Task requirements:
Count the lines in the records that hold the string "notre". Only the number should be given.
[Opening The data section]
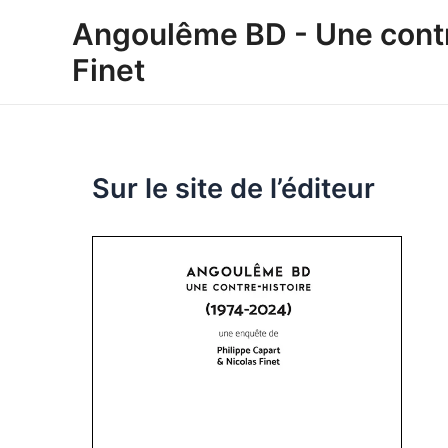
Aller
Angoulême BD - Une contre
au
Finet
contenu
Sur le site de l’éditeur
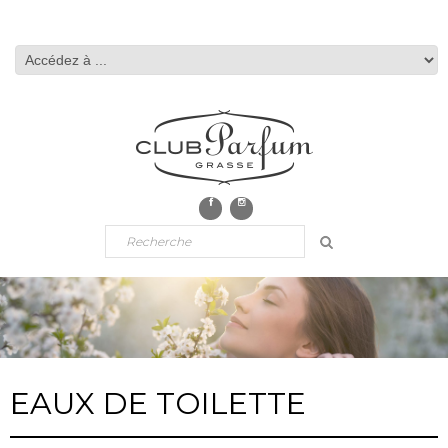
EAUX DE TOILETTE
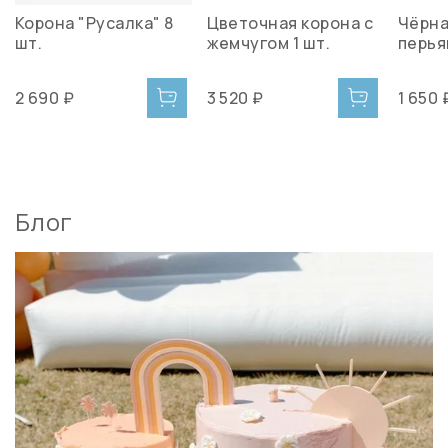
Корона "Русалка" 8
Цветочная корона с
Чёрна
шт.
жемчугом 1 шт.
перья
2 690 ₽
3 520 ₽
1 650 
Блог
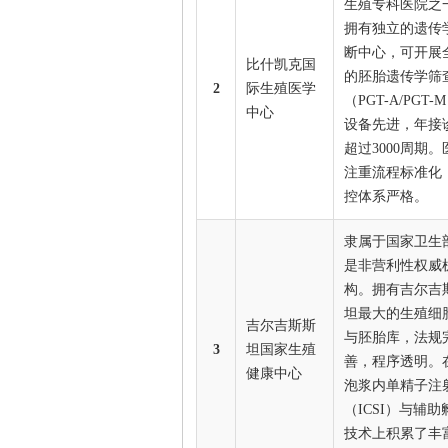
生殖专科医院之
拥有独立的遗传
断中心，可开展
比什凯克国
的胚胎遗传学筛
2
际生殖医学
（PGT-A/PGT-
中心
设备先进，年接
超过3000周期。
注重流程标准化
控体系严格。
隶属于国家卫生
是非营利性权威
构。拥有吉尔吉
坦最大的生殖细
吉尔吉斯斯
与胚胎库，法规
3
坦国家生殖
善，程序透明。
健康中心
泡浆内单精子注
（ICSI）与辅助
技术上积累了丰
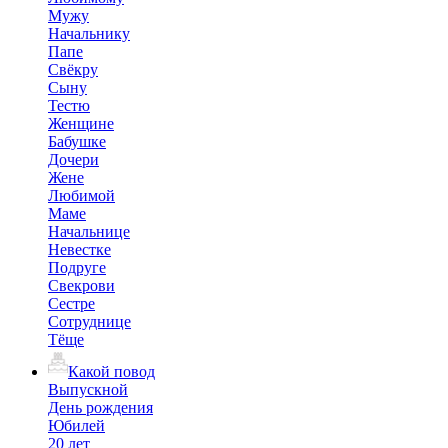
Мужу
Начальнику
Папе
Свёкру
Сыну
Тестю
Женщине
Бабушке
Дочери
Жене
Любимой
Маме
Начальнице
Невестке
Подруге
Свекрови
Сестре
Сотруднице
Тёще
Какой повод
Выпускной
День рождения
Юбилей
20 лет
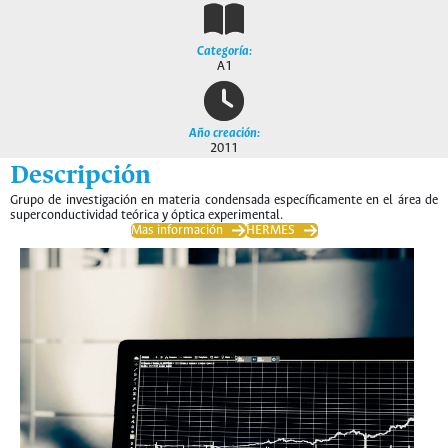
Categoría:
A1
Año creación:
2011
Descripción
Grupo de investigación en materia condensada específicamente en el área de
superconductividad teórica y óptica experimental.
Mas información
HERMES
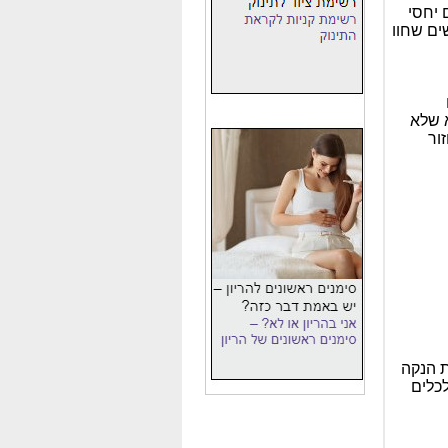
 יחסי
ים שחוו
 שלא
ור
ת הנקה
כלים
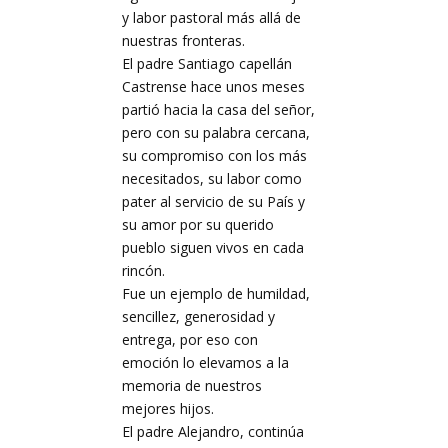
y labor pastoral más allá de
nuestras fronteras.
El padre Santiago capellán
Castrense hace unos meses
partió hacia la casa del señor,
pero con su palabra cercana,
su compromiso con los más
necesitados, su labor como
pater al servicio de su País y
su amor por su querido
pueblo siguen vivos en cada
rincón.
Fue un ejemplo de humildad,
sencillez, generosidad y
entrega, por eso con
emoción lo elevamos a la
memoria de nuestros
mejores hijos.
El padre Alejandro, continúa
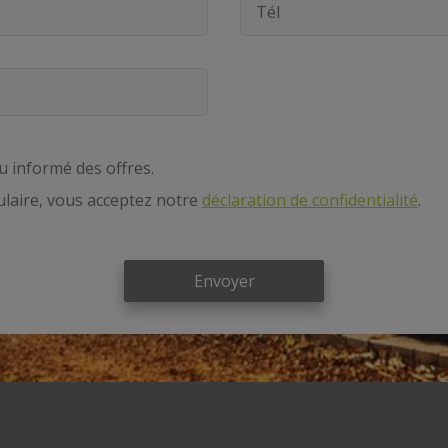
u informé des offres.
laire, vous acceptez notre
déclaration de confidentialité
.
Envoyer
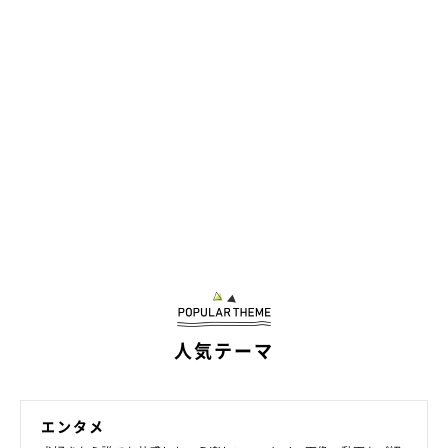
いぬのきもち投稿写真ギャラリー
人気テーマ
——プライドが傷つきやすい犬に対しては、どのように接してあ
げるのがよいでしょうか？
エンタメ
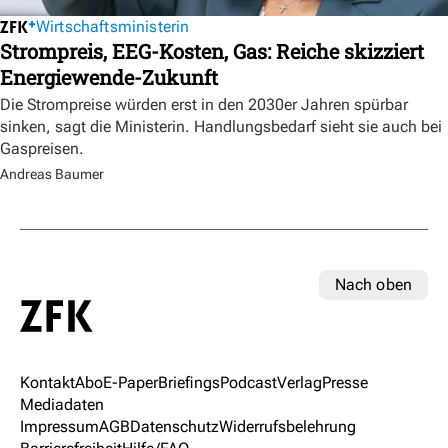
Wirtschaftsministerin
Strompreis, EEG-Kosten, Gas: Reiche skizziert
Energiewende-Zukunft
Die Strompreise würden erst in den 2030er Jahren spürbar
sinken, sagt die Ministerin. Handlungsbedarf sieht sie auch bei
Gaspreisen.
Andreas Baumer
Nach oben
Kontakt
Abo
E-Paper
Briefings
Podcast
Verlag
Presse
Mediadaten
Impressum
AGB
Datenschutz
Widerrufsbelehrung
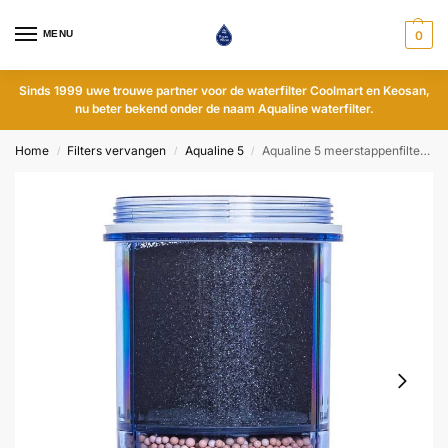
MENU
0
Sinds 1999 uwe trouwe partner voor de waterfilter Coolmart en Keosan,
nu beter bekend onder de naam Aqualine waterfilter.
Home
Filters vervangen
Aqualine 5
Aqualine 5 meerstappenfilter – pH-neutraal
/
/
/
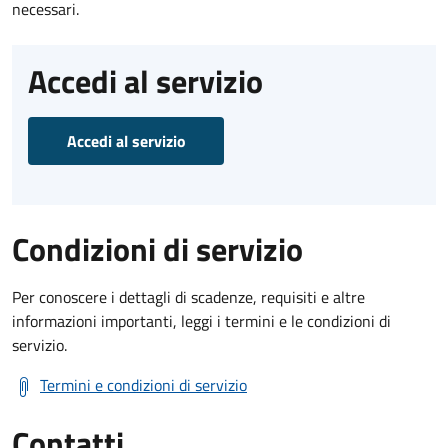
necessari.
Accedi al servizio
Accedi al servizio
Condizioni di servizio
Per conoscere i dettagli di scadenze, requisiti e altre
informazioni importanti, leggi i termini e le condizioni di
servizio.
Termini e condizioni di servizio
Contatti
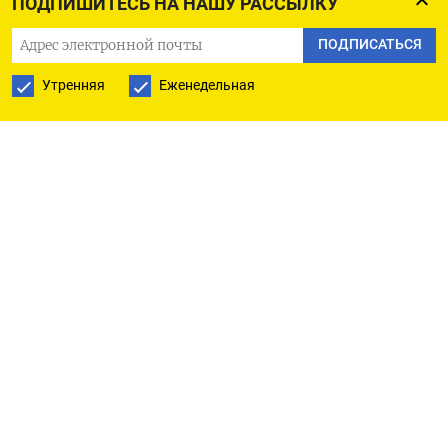
ПОДПИШИТЕСЬ НА НАШУ РАССЫЛКУ
Доллар не растеряет набранное в ближайшее
ПОДПИСАТЬСЯ
время, согласно опросу 80 валютных стратегов,
проведенному с 30 июня по 5 июля, несмотря на
Утренняя
Еженедельная
то что некоторые крупные ЦБ, такие как
Европейский центральный банк и Банк Англии,
намерены продолжать повышать ставки еще
дольше.
«Сужение рынка труда в США может помочь
экономике и доллару в очень краткосрочной
перспективе, - сказал Кит Юкес из Societe
Generale. - Даже если мы увидим сближение
(процентных) ставок, кажется маловероятным,
что новый масштабный восходящий тренд евро
начнется без усиления роста». Большинство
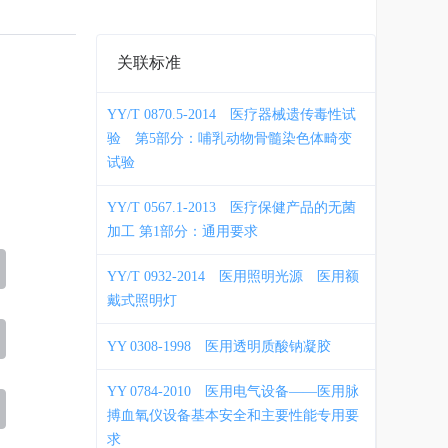
关联标准
YY/T 0870.5-2014
医疗器械遗传毒性试
验 第5部分：哺乳动物骨髓染色体畸变
试验
YY/T 0567.1-2013
医疗保健产品的无菌
加工 第1部分：通用要求
YY/T 0932-2014
医用照明光源 医用额
戴式照明灯
YY 0308-1998
医用透明质酸钠凝胶
YY 0784-2010
医用电气设备——医用脉
搏血氧仪设备基本安全和主要性能专用要
求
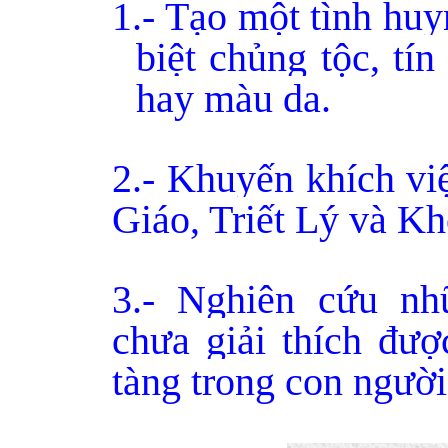
1.
-
Tạo một tình huy
biệt chủng tộc, tín
hay màu da.
2.- Khuyến khích vi
Giáo, Triết Lý và K
3.- Nghiên cứu nhữ
chưa giải thích đư
tàng trong con người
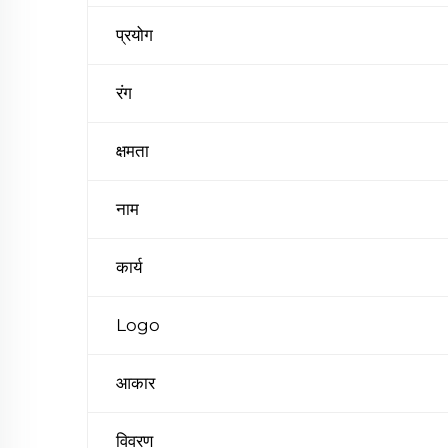
प्रयोग
रंग
क्षमता
नाम
कार्य
Logo
आकार
विवरण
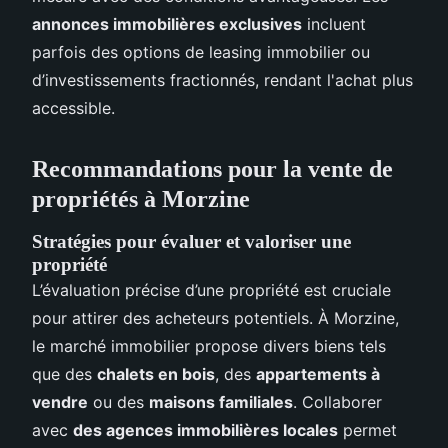
annonces immobilières exclusives
incluent
parfois des options de leasing immobilier ou
d’investissements fractionnés, rendant l'achat plus
accessible.
Recommandations pour la vente de
propriétés à Morzine
Stratégies pour évaluer et valoriser une
propriété
L’évaluation précise d’une propriété est cruciale
pour attirer des acheteurs potentiels. À Morzine,
le marché immobilier propose divers biens tels
que des
chalets en bois
, des
appartements à
vendre
ou des
maisons familiales
. Collaborer
avec
des agences immobilières locales
permet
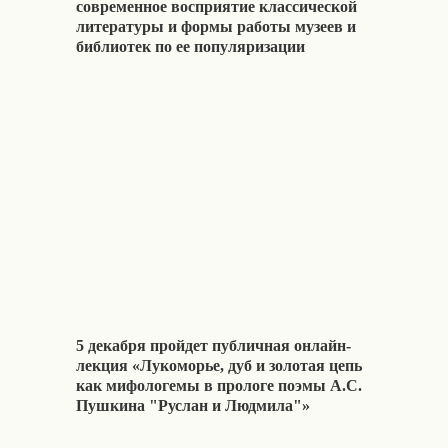
современное восприятие классической
литературы и формы работы музеев и
библиотек по ее популяризации
5 декабря пройдет публичная онлайн-
лекция «Лукоморье, дуб и золотая цепь
как мифологемы в прологе поэмы А.С.
Пушкина "Руслан и Людмила"»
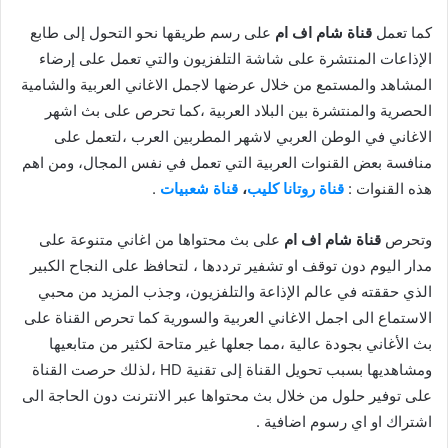
كما تعمل
قناة شام اف ام
على رسم طريقها نحو التحول إلى طابع
الإذاعات المنتشرة على شاشة التلفزيون والتي تعمل على إرضاء
المشاهد والمستمع من خلال عرضها لاجمل الاغاني العربية والشامية
الحصرية والمنتشرة بين البلاد العربية ،كما تحرص على بث اشهر
الاغاني في الوطن العربي لاشهر المطربين العرب ،لتعمل على
منافسة بعض القنوات العربية التي تعمل في نفس المجال، ومن اهم
هذه القنوات :
قناة روتانا كليب
،
قناة شعبيات
.
وتحرص
قناة شام اف ام
على بث محتواها من اغاني متنوعة على
مدار اليوم دون توقف او تشفير ترددها ، لتحافظ على النجاح الكبير
الذي حققته في عالم الإذاعة والتلفزيون، وجذب المزيد من محبي
الاستماع الى اجمل الاغاني العربية والسورية كما تحرص القناة على
بث الأغاني بجودة عالية ،مما جعلها غير متاحة لكثير من متابعيها
ومشاهديها بسبب تحويل القناة إلى تقنية HD ،لذلك حرصت القناة
على توفير حلول من خلال بث محتواها عبر الانترنت دون الحاجة الى
اشتراك او اي رسوم اضافية .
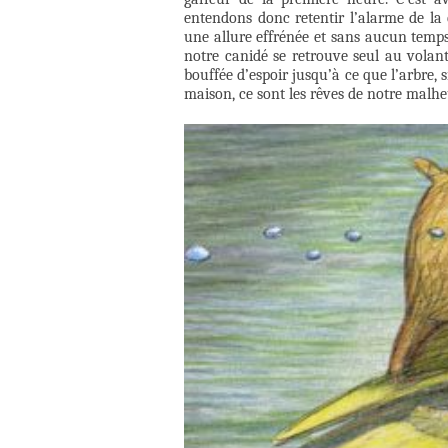
entendons donc retentir l’alarme de la 
une allure effrénée et sans aucun temp
notre canidé se retrouve seul au volant
bouffée d’espoir jusqu’à ce que l’arbre, 
maison, ce sont les rêves de notre malhe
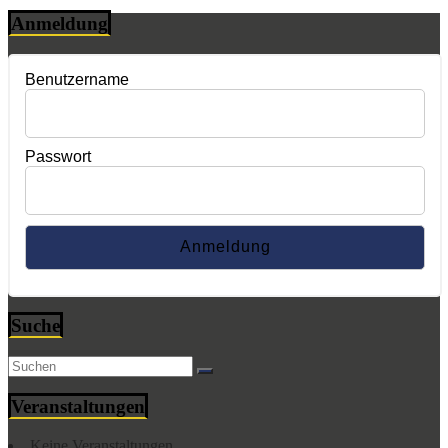
Anmeldung
Benutzername
Passwort
Suche
Veranstaltungen
Keine Veranstaltungen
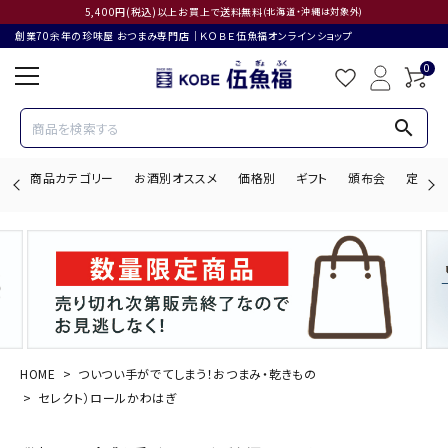
5,400円(税込)以上お買上で送料無料
(北海道・沖縄は対象外)
創業70余年の珍味屋 おつまみ専門店│ＫＯＢＥ伍魚福オンラインショップ
0
search
商品カテゴリー
お酒別オススメ
価格別
ギフト
頒布会
定期購
search
ACCOUNT MENU
ようこそ ゲスト 様
HOME
ついつい手がでてしまう！おつまみ・乾きもの
セレクト）ロールかわはぎ
ログイン
会員登録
[Closing The data section]
Solution to the problem:
3